**Your objective**
Reproduce the entries in full. Exclude all images from the copy.

**Provided information**
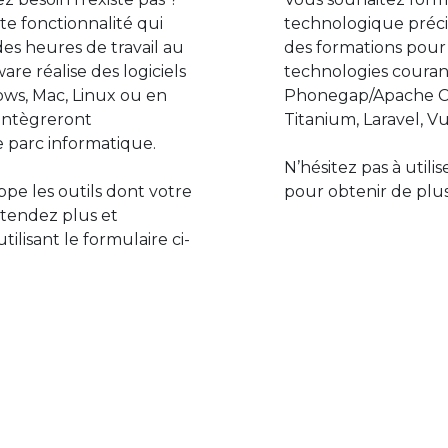
e fonctionnalité qui
technologique préci
des heures de travail au
des formations pour
are réalise des logiciels
technologies couran
ws, Mac, Linux ou en
Phonegap/Apache Co
s’intègreront
Titanium, Laravel, Vu
 parc informatique.
N’hésitez pas à utili
pe les outils dont votre
pour obtenir de plus
ttendez plus et
lisant le formulaire ci-
Le monde de l’informatiq
assure des développement
prévoir l’avenir et de s’in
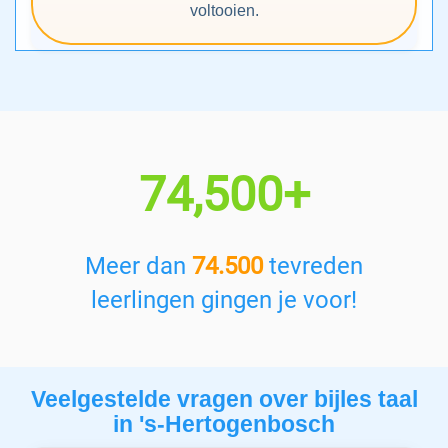
voltooien.
74,500+
Meer dan
74.500
tevreden
leerlingen gingen je voor!
Veelgestelde vragen over bijles taal
in 's-Hertogenbosch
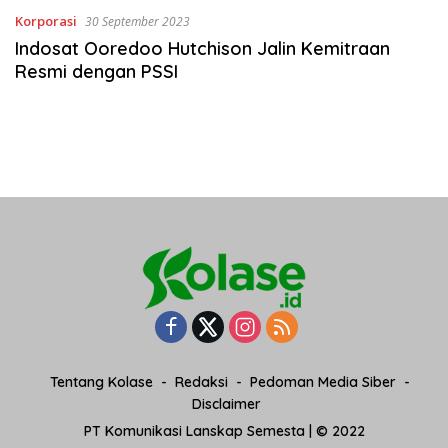
Korporasi
30 September 2023
Indosat Ooredoo Hutchison Jalin Kemitraan
Resmi dengan PSSI
Tentang Kolase
Redaksi
Pedoman Media Siber
Disclaimer
PT Komunikasi Lanskap Semesta | © 2022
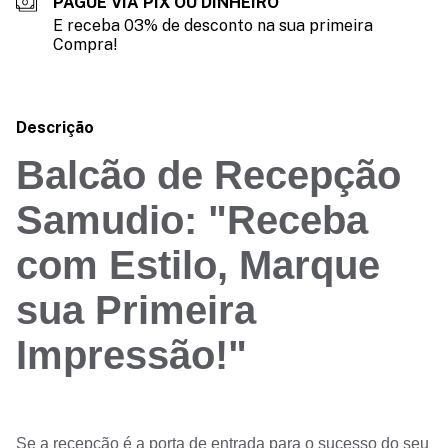
PAGUE VIA PIX OU DINHEIRO
E receba 03% de desconto na sua primeira
Compra!
Descrição
Balcão de Recepção
Samudio: "Receba
com Estilo, Marque
sua Primeira
Impressão!"
Se a recepção é a porta de entrada para o sucesso do seu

**Exercise response**
e fonctionnalité qui
technologique préci
des heures de travail au
des formations pour
are réalise des logiciels
technologies couran
ws, Mac, Linux ou en
Phonegap/Apache Co
s’intègreront
Titanium, Laravel, Vu
 parc informatique.
N’hésitez pas à utili
pe les outils dont votre
pour obtenir de plus
ttendez plus et
lisant le formulaire ci-
Le monde de l’informatiq
assure des développement
prévoir l’avenir et de s’in
voltooien.
74,500+
Meer dan
74.500
tevreden
leerlingen gingen je voor!
Veelgestelde vragen over bijles taal
in 's-Hertogenbosch
Korporasi
30 September 2023
Indosat Ooredoo Hutchison Jalin Kemitraan
Resmi dengan PSSI
Tentang Kolase
Redaksi
Pedoman Media Siber
Disclaimer
PT Komunikasi Lanskap Semesta | © 2022
PAGUE VIA PIX OU DINHEIRO
E receba 03% de desconto na sua primeira
Compra!
Descrição
Balcão de Recepção
Samudio: "Receba
com Estilo, Marque
sua Primeira
Impressão!"
Se a recepção é a porta de entrada para o sucesso do seu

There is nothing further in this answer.